By being the first person in my family to ever do something like this, I had to start from ground zero. Racing is a very expensive sport, so very early on I realized that I had to be entrepreneurial in the way I went about it. For me, that meant walking miles across racetracks to network with people and meet different teams. But I’ve always had a positive outlook and believed in myself before anyone else did. By the end of my first year racing go-karts, I learned that I needed to get out there and do fundraising, work with different partners and market myself. Before I ever was a professional race car driver, I walked into meetings saying that I was one. And I believed it. That’s how I got to where I am today.

Who do you look up to in the sport and why?

My idols are different because I didn’t grow up watching racing. I idolize and love what Ken Block did as a driver by building his own brand and how successful he was as both a driver and an entrepreneur. With my background in racing, I look up to those who’ve had to do the same thing.

On the entrepreneurial side, one of my biggest influences is investor and owner of the Dallas Mavericks NBA team, Mark Cubin. I remember emailing him when I was 16 years old and he responded! He said that he doesn’t care about passions or dreams, he cares about hard work and what you’re going to accomplish. I’ve lived by those words ever since.

Why does racing excite you?

Racing is an excellent example of human and machine coming together and pushing the limits.  A lot of people don’t realize how physically and mentally demanding it is to drive a race car, but it’s the thrill around the sport and being able to push myself that I love.

What advice do you have for the future generation of female racers?

My best advice is to believe in yourself first. You must believe in yourself first and foremost before you can ever expect that from other people. It’s cheesy, but, believing in yourself, working hard and never giving up are the keys to success.

I’ve had a ton of lows, but I’ve also had a ton of highs because I didn’t let those lows make me stop working toward my dream.

How do you see diversity changing or evolving in the racing space?

I think diversity will come over time. Not a lot of young girls see other women in fields that are mostly male dominated, so as time goes on and there’s more light shed on women in racing, women in engineering and women in NASA, then we start a chain reaction of younger girls growing up believing that there’s not anything that they can’t do.

What is the most valuable lesson that racing has taught you?

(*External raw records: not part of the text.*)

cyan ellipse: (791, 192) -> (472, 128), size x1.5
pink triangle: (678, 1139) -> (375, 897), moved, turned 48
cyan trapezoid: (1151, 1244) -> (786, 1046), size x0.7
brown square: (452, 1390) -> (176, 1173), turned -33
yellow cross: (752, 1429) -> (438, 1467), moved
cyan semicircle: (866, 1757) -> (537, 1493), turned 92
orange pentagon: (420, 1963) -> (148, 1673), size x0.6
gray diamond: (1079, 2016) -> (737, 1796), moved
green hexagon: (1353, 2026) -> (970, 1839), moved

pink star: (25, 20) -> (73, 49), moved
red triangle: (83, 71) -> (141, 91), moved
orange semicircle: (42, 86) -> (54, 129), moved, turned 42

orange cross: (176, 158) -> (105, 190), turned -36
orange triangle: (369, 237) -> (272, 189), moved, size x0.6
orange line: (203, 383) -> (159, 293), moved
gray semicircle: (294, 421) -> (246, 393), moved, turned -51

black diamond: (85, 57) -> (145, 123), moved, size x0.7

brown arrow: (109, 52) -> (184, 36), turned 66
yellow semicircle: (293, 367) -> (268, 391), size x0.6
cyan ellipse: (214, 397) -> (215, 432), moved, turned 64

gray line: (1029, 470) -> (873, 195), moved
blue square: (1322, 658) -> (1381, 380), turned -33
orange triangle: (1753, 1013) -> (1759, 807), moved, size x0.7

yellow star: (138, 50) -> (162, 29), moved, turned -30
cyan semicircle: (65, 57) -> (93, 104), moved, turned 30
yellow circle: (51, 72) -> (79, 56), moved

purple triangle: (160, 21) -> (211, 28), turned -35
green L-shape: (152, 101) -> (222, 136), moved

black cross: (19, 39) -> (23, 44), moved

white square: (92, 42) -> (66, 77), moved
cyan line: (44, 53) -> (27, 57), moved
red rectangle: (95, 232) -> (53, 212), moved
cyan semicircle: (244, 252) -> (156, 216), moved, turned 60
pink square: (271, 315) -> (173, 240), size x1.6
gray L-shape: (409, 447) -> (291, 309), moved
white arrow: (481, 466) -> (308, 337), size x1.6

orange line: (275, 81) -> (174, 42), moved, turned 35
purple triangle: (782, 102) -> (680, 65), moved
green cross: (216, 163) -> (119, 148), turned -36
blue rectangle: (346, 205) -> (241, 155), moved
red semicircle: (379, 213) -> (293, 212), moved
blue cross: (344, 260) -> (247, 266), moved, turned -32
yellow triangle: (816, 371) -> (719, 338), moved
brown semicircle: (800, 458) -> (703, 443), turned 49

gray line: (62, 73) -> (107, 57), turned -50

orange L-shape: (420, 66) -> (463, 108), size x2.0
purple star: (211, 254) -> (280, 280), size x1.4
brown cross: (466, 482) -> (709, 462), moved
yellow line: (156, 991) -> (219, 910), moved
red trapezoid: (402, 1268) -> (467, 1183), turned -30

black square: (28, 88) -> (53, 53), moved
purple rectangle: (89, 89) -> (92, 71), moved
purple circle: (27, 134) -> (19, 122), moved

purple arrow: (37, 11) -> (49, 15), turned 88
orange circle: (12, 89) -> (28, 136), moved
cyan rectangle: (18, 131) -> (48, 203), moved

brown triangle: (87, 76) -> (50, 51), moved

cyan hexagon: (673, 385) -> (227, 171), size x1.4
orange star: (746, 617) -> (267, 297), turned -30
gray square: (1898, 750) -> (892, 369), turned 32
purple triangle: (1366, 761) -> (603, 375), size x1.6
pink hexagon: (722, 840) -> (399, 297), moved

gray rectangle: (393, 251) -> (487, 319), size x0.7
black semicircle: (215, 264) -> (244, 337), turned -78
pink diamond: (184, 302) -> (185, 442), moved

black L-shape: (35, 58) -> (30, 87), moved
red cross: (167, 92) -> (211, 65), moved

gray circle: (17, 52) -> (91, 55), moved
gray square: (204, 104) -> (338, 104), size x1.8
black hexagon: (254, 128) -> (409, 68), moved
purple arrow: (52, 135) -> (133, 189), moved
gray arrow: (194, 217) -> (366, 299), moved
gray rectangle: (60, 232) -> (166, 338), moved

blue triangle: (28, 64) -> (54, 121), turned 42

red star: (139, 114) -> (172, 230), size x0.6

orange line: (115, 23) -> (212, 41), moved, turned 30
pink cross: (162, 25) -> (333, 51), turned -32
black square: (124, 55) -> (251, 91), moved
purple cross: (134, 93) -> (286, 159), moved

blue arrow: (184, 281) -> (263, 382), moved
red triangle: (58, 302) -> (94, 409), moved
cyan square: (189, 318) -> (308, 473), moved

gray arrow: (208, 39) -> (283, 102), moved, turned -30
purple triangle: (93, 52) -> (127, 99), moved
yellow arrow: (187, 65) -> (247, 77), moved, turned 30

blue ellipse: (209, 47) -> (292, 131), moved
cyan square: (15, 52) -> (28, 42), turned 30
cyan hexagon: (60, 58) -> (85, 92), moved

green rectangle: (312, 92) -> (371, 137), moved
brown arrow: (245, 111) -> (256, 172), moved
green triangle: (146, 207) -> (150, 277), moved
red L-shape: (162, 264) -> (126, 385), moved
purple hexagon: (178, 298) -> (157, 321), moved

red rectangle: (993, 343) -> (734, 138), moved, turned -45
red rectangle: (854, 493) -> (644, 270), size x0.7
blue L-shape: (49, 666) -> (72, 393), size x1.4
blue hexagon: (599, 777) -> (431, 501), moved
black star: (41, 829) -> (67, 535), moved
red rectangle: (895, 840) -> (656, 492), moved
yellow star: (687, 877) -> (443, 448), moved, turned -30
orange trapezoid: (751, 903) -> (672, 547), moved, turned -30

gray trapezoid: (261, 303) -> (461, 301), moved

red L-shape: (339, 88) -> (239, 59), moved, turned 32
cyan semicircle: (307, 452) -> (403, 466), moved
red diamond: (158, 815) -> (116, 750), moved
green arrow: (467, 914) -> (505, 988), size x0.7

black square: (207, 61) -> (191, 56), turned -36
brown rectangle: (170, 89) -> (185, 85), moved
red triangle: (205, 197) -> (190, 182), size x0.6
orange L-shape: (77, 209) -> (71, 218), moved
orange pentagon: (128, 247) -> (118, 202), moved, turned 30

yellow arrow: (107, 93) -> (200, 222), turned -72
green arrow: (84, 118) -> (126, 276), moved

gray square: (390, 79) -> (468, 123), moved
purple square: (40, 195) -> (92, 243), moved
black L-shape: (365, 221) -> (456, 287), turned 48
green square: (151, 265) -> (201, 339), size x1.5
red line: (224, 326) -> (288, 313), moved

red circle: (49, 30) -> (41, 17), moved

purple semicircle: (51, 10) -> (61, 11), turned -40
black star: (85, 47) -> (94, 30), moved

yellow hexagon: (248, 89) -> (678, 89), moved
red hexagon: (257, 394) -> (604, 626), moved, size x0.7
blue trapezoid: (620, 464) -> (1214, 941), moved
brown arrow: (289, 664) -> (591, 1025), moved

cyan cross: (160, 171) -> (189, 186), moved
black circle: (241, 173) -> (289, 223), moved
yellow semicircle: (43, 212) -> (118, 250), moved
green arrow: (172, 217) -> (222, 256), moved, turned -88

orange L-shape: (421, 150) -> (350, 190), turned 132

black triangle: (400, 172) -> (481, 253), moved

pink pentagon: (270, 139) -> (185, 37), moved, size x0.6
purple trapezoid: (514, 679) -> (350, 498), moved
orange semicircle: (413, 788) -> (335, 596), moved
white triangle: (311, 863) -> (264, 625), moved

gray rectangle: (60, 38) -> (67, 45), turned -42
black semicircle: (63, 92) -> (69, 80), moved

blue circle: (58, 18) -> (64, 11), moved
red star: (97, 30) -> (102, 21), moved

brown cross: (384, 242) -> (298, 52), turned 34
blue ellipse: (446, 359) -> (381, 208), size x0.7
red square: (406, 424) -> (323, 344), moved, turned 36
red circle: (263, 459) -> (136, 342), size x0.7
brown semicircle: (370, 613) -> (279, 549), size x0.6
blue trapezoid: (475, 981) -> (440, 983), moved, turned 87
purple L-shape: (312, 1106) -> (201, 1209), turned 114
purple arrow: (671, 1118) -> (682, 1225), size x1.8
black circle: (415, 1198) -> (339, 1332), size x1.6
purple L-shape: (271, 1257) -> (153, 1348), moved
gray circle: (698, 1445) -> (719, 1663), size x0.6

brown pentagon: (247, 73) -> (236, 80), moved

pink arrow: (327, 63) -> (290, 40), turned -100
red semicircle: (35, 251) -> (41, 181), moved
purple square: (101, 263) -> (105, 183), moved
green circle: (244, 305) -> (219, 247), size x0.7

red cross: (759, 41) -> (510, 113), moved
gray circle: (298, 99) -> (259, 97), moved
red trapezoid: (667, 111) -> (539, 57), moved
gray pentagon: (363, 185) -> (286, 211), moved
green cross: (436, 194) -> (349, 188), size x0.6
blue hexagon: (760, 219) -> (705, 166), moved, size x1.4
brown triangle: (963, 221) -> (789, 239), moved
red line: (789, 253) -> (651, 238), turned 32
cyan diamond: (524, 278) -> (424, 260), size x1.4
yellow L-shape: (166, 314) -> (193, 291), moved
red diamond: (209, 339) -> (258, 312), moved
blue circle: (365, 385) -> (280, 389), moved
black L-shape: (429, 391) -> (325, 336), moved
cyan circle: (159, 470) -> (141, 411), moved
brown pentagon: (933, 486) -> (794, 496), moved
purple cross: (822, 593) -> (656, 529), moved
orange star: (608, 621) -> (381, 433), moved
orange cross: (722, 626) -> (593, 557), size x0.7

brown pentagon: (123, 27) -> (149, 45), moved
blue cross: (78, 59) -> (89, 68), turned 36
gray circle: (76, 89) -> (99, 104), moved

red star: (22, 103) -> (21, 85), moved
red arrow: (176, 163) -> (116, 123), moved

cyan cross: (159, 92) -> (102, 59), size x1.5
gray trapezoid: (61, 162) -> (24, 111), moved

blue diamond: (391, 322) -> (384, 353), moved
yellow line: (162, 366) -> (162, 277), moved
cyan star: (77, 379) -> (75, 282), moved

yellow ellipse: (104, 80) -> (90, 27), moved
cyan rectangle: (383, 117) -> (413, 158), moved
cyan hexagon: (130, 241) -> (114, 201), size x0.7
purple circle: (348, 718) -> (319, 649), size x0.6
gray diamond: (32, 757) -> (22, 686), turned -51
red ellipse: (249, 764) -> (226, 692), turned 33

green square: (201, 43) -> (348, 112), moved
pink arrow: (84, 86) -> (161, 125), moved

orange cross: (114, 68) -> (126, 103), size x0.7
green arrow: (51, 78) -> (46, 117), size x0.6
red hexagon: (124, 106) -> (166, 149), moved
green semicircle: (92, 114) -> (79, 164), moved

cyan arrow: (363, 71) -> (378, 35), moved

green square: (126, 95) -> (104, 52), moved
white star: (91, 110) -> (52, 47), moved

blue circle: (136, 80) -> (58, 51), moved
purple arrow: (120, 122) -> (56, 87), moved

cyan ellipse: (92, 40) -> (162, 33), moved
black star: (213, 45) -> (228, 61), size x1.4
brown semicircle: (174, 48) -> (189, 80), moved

The most valuable lesson I have learned is that believing in yourself is the best thing you can ever do. I had so many people tell me I was never going to be able to race because I didn’t have money or because I’m a girl, and I proved them all wrong.

Racing has forced me to believe in myself more than I ever thought I would have to, much less be able to. That is the only way I was able to push through the noise of people telling me I couldn’t do it.